Synthesis and Antimicrobial Activities of N-(Heteroaryl-substituted)-p-toluenesulphonamides

Department of Pure and Industrial Chemistry, University of Nigeria, Nsukka, Enugu, Nigeria

Received 23 December 2013; Accepted 13 February 2014; Published 15 April 2014

Academic Editor: Ralph Nicholas Salvatore

Copyright © 2014 Ozoh Chinwe Francisca et al. This is an open access article distributed under the Creative Commons Attribution License, which permits unrestricted use, distribution, and reproduction in any medium, provided the original work is properly cited.
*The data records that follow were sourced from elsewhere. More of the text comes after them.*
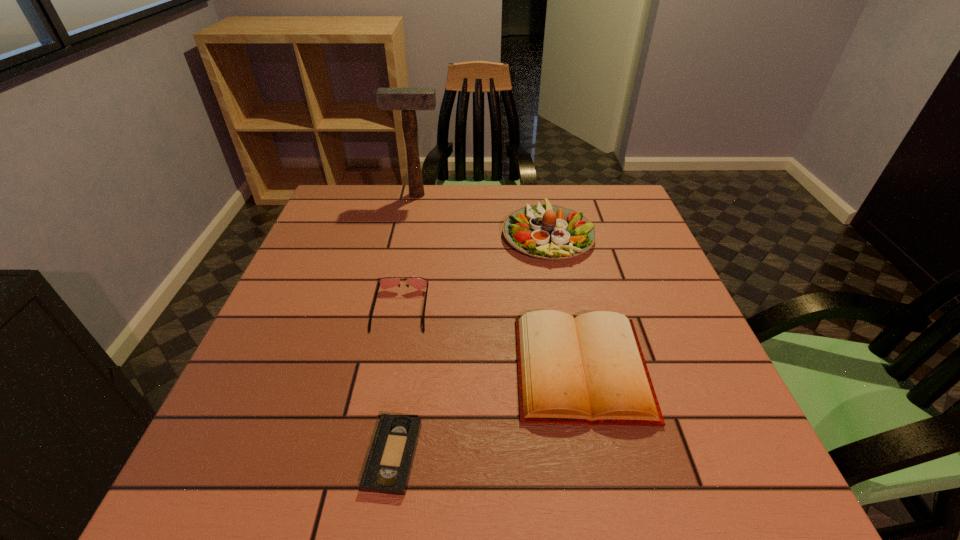 In the image, there is a desktop. Identify the location of vacant space at the left edge. (288, 368).

In the image, there is a desktop. At what (x,y) coordinates should I click in order to perform the action: click on vacant space at the right edge. Please return your answer as a coordinate pair (x, y). The width and height of the screenshot is (960, 540). Looking at the image, I should click on (671, 279).

Where is `free space at the far right corner`? free space at the far right corner is located at coordinates (602, 208).

The image size is (960, 540). What are the coordinates of `vacant space that's between the Bible and the tallest object` in the screenshot? It's located at (499, 281).

Where is `vacant space in between the second farthest object and the shortest object`? vacant space in between the second farthest object and the shortest object is located at coordinates (470, 345).

Find the location of `unoccupied position between the videotape and the Bible`. unoccupied position between the videotape and the Bible is located at coordinates (488, 411).

At what (x,y) coordinates should I click in order to perform the action: click on blank region between the salad plate and the sunglasses. Please return your answer as a coordinate pair (x, y). The height and width of the screenshot is (540, 960). Looking at the image, I should click on (474, 272).

At what (x,y) coordinates should I click in order to perform the action: click on vacant region between the Bible and the shortest object. Please return your answer as a coordinate pair (x, y). This screenshot has width=960, height=540. Looking at the image, I should click on (488, 411).

The image size is (960, 540). Find the location of `free spot between the shortest object and the Bible`. free spot between the shortest object and the Bible is located at coordinates (488, 411).

This screenshot has width=960, height=540. Identify the location of free space between the shortest object and the second farthest object. (470, 345). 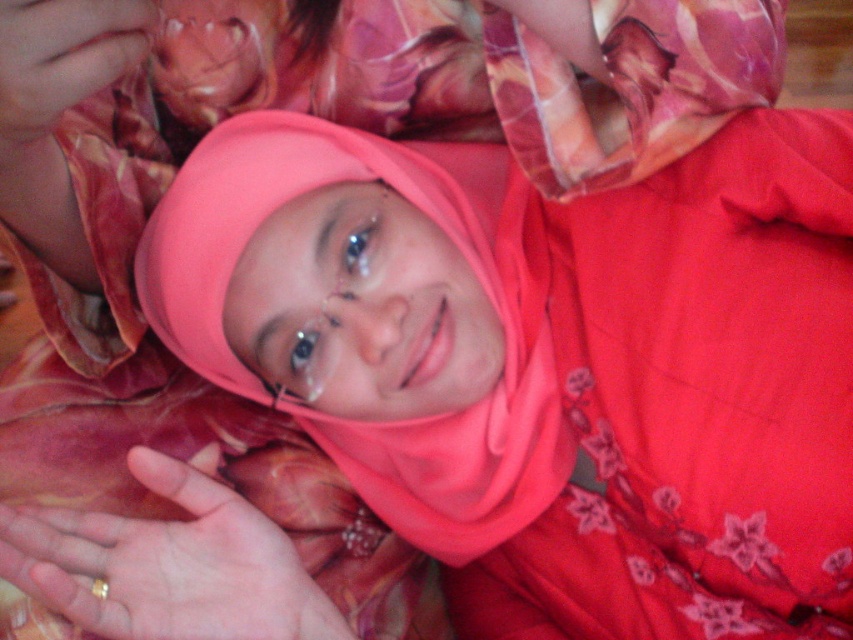 You are a photographer adjusting the focus on your camera. You want to ensure both the pink floral scarf at upper center and the pink fabric at upper left are in focus. The camera requires the distance between the two objects to be less than 30 centimeters for both to be in focus simultaneously. Is this possible?

The pink floral scarf at upper center and pink fabric at upper left are 29.90 centimeters apart from each other, which is just under the 30 centimeter threshold. Therefore, yes, both objects can be in focus at the same time.

You are designing a fashion layout for a magazine and need to place the matte pink hijab at center and the pink floral scarf at upper center. Based on their sizes, which one should you feature more prominently in the layout?

The matte pink hijab at center is larger in size than the pink floral scarf at upper center, so it should be featured more prominently in the layout.

You are a photographer setting up a shoot. You have a pink floral scarf at upper center and a gold metallic ring at lower left in your composition. To ensure both elements are in focus, where should you position your camera focus point?

You should position the camera focus point on the pink floral scarf at upper center because it is located above the gold metallic ring at lower left, ensuring both elements are within the depth of field. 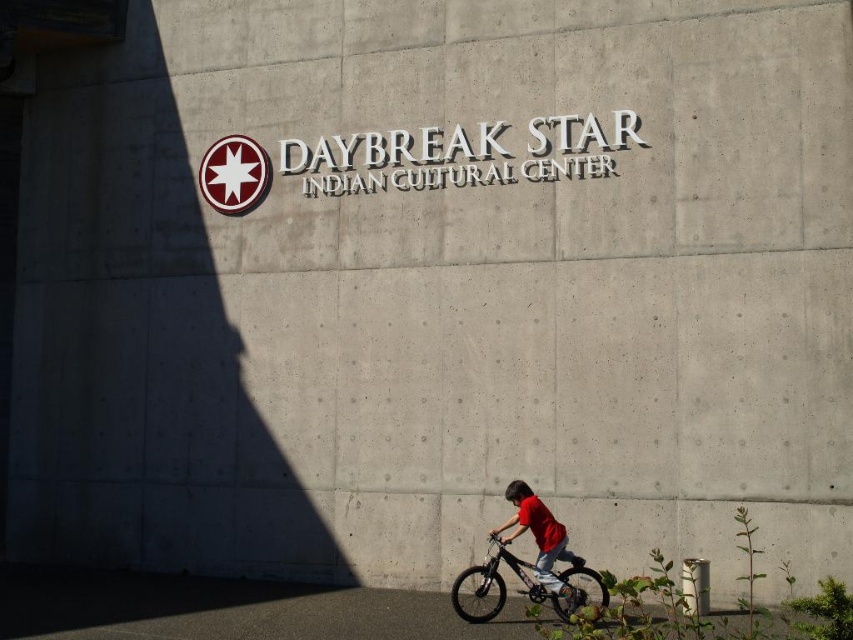 Between black matte bicycle at lower right and matte red shirt at lower right, which one is positioned lower?

black matte bicycle at lower right is below.

Is point (502, 582) farther from viewer compared to point (572, 605)?

Yes, it is.

Between point (461, 612) and point (517, 522), which one is positioned behind?

The point (517, 522) is more distant.

Identify the location of black matte bicycle at lower right. (523, 582). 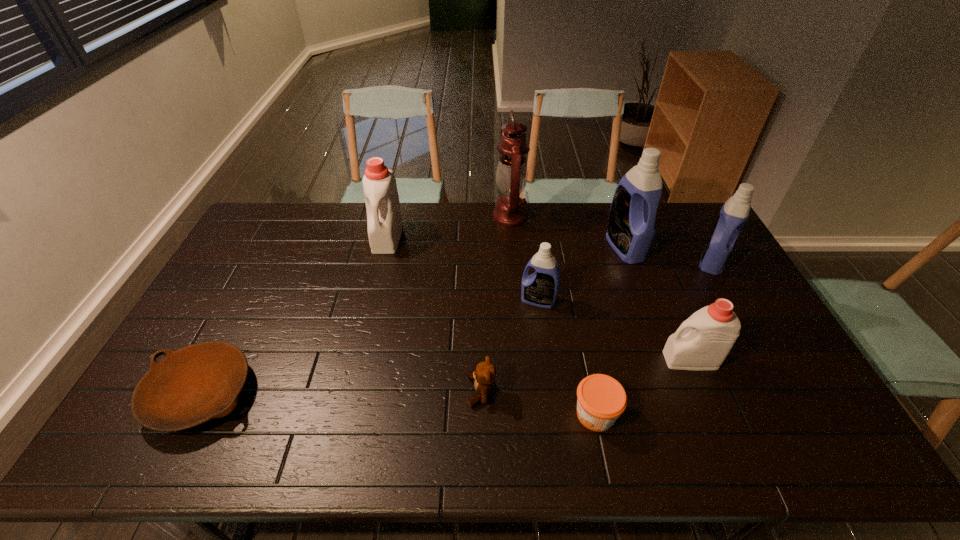 What are the coordinates of `red oil lamp` in the screenshot? It's located at (511, 174).

Locate an element on the screen. The width and height of the screenshot is (960, 540). the tallest detergent is located at coordinates (630, 232).

Image resolution: width=960 pixels, height=540 pixels. Identify the location of the second blue detergent from right to left. (630, 232).

Locate an element on the screen. The image size is (960, 540). the bigger white detergent is located at coordinates (384, 221).

Where is `the farther white detergent`? The width and height of the screenshot is (960, 540). the farther white detergent is located at coordinates [384, 221].

Where is `the rightmost object`? This screenshot has height=540, width=960. the rightmost object is located at coordinates (734, 213).

I want to click on the second smallest blue detergent, so click(734, 213).

Find the location of a particular element. The height and width of the screenshot is (540, 960). the leftmost blue detergent is located at coordinates (541, 288).

Locate an element on the screen. the fourth detergent from right to left is located at coordinates (541, 288).

This screenshot has width=960, height=540. What are the coordinates of `the nearer white detergent` in the screenshot? It's located at (702, 342). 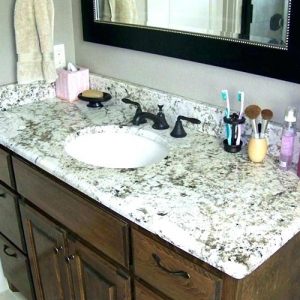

A new class of N-(heteroaryl-substituted)-p-toluenesulphonamides has been synthesized exhibiting antibacterial and antifungal properties. The condensation reaction of p-toluenesulphonyl chloride 1 with appropriate substituted amino pyridines 2a–g in acetone furnished N-(heteroaryl-substituted)-p-toluenesulphonamides 3a–g. These derivatives were characterized by IR, 1H-, and 13C-NMR spectroscopy and were screened in vitro against gram-positive bacteria, gram-negative bacteria, and fungi organisms using agar-diffusion method. Results indicated improved biological activities over reference drugs such as Tetracycline (TCN) and Fluconazole (FLU).